We’d occasionally find someone’s garbage dumped on the side of the road back when I was growing up. That was illegal, so we’d call the cops about it. They’d happily come out and sort through the stuff because invariably, the dumpers were stupid enough to leave their junk mail, complete with an address, in the discarded trash. The scofflaws would then get a visit from a state trooper who would hand them a citation and a stiff fine.
I bring this up because there is an intensifying debate about who should be responsible for the disposal of packaging. Economists are starting to think that a system that gives that responsibility to manufacturers makes more sense than foisting the problem off on cities and states. They argue that such a scheme would bring some sanity to the idea of which materials are worth recycling and which are just garbage.
One problem with the existing state of affairs is that both landfills and recycling programs are subsidized, so it is almost impossible to figure out the real economics of either disposal method. For example, landfill space is priced below the full economic cost of landfilling partly to discourage the kind of illegal dumping I saw as a kid. Recycling programs typically get priced so their promoters can claim putting plastic bottles in colored recycling bins is cheaper than throwing them in a landfill. But it’s hard to really know the truth of that statement when the price of both landfill space and recycling programs are distorted.
One economist who has studied these price distortions is Duke University professor Michael C. Munger. He points out that because it is almost impossible to know the “real” price of landfills and recycling efforts, many of the arguments for recycling have taken a religious tone: Putting garbage in a landfill is no longer expensive; it’s evil.
This sort of attitude can lead to zany outcomes.
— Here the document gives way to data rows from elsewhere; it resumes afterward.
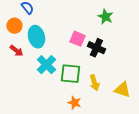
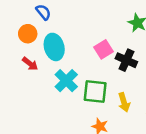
pink square: (77, 39) -> (104, 49), turned 35

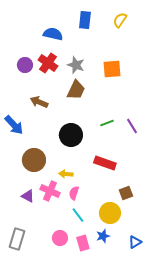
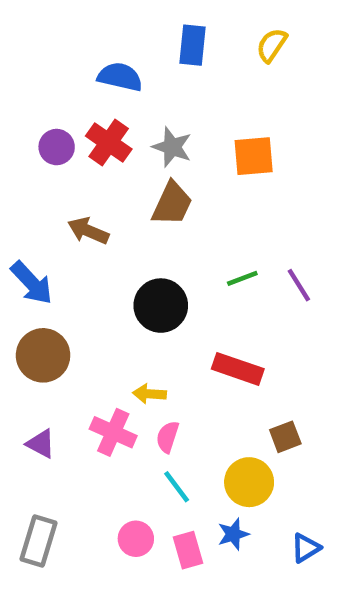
brown circle: (34, 160) -> (43, 355), moved
purple triangle: (28, 196) -> (41, 444), moved

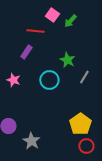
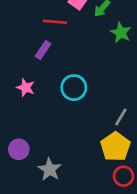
green star: (67, 60) -> (121, 33), moved
gray line: (84, 77) -> (121, 117), moved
Munger recounts an incident during a North Carolina drought a few years ago when Duke switched to disposable paper dishes, napkins, and utensils in its food-service operations. The idea was to save water, which had become more expensive than the landfill space occupied by low-quality, hard-to-recycle eating supplies. “It would have been irresponsible, in terms of the opportunity cost of the resources, to continue to use water as if it were plentiful,” he says.
But that didn’t matter to a lot of students and faculty at Duke. Munger says students and faculty both complained that is was wrong to dispose of waste in a landfill. He says he asked at least 20 people why landfilling the stuff was wrong but could never get an answer. They just knew that is was, he says.
That takes us back to the concept of making end-of-life issues the problem of manufacturers. Such a mandate would be an extra headache for designers of products and packaging, who would be forced into figuring out the end-of-life economics of the materials they used. But it would make discussions about garbage less theological.